Four industry figures discuss the latest developments around semantic enrichment with Tim Gillett
Please explain what you understand by ‘semantic enrichment’
Babis Marmanis, executive vice president and CTO at Copyright Clearance Center (CCC): Word representation is central to natural language processing. The default approach of representing words as discrete and distinct symbols is insufficient for many tasks and suffers from poor generalisation. Semantic enrichment is the enhancement of content with information about its meaning. This process augments the amount of information carried by specific words or composition of words, thus, enhancing its value by making it easily discoverable and relatable to other data sets or information assets.
Giuliano Maciocci, head of product, eLife: The addition of meaning and context to data.

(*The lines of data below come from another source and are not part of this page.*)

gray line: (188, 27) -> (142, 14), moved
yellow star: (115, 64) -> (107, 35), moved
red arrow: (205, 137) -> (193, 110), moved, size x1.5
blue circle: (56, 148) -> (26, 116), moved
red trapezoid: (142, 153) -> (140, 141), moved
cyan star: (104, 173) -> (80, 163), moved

Donald Samulack, president, U.S. operations, Editage: In research communication semantic enrichment can, on the one hand, mean the design or packaging of content to increase human or machine comprehension, but it can also mean the augmentation, association with, or the embedding of additional content in a format other than text; such as an infographic, video explanation, or other form of data visualisation. Semantic enrichment strategically brings focus to the main message of the content, makes specific content stand out above the rest of the narrative, and further enhances the discoverability of the content – through either ‘human’ or ‘machine’ processing of information.

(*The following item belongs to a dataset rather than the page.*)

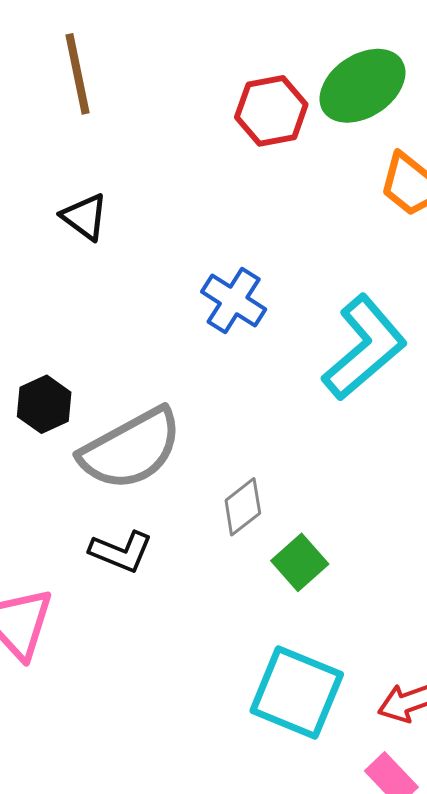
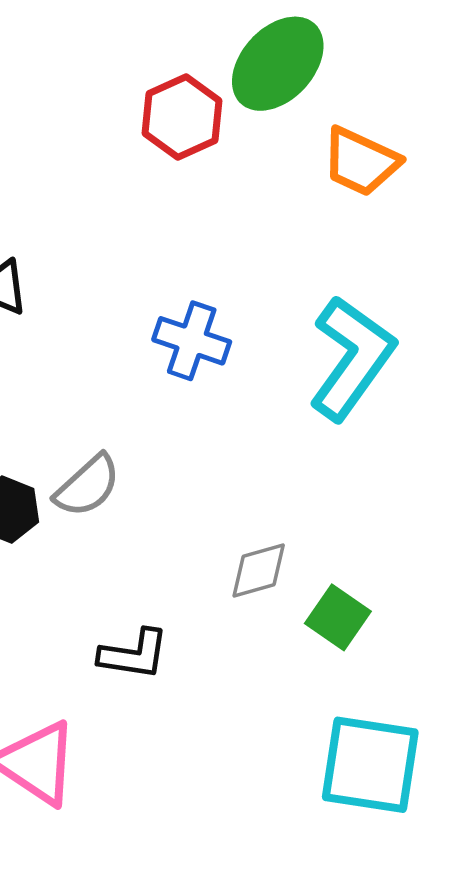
gray semicircle: (131, 449) -> (87, 486), moved, size x0.6
gray diamond: (243, 507) -> (259, 570), turned 36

Jordan White, director of content operations, ProQuest: For Alexander Street-branded databases within ProQuest’s portfolio, we have a concept called ‘semantic indexing’ in use since 2000, wherein we take disparate pieces of content, add metadata and other functionality, revealing utility of the content in context. We begin with a scholar and a discipline in mind – a musicologist studying Bach, or a human rights scholar studying Rwanda. We ask: ‘What would they want to know and how they would want to approach the question?’ This leads us to certain themes and metadata concepts – specific instruments or musical keys; historical origins, legal concepts and social trends; ‘metaworks’ such as a play or musical composition that provide a semantic link between various instantiations of that work, sharing certain metadata. All content included in the database is then organised and indexed under these frameworks. Our systems, our controlled vocabularies, and our presentation of our products are all designed to make content discoverable in this light, attuned and adjusted to the expectations and practice of a specific scholarly discipline.
It’s more than 10 years since we reported that RSC Publishing became the first primary research publisher to publish semantically-enriched articles. What do you see as the key developments, industry-wide, since then?
Marmanis, CCC: Advances in natural language processing (NLP) through machine learning (ML) is the major key development that has had and will continue to have significant impact on both the production and consumption of semantically-enriched articles.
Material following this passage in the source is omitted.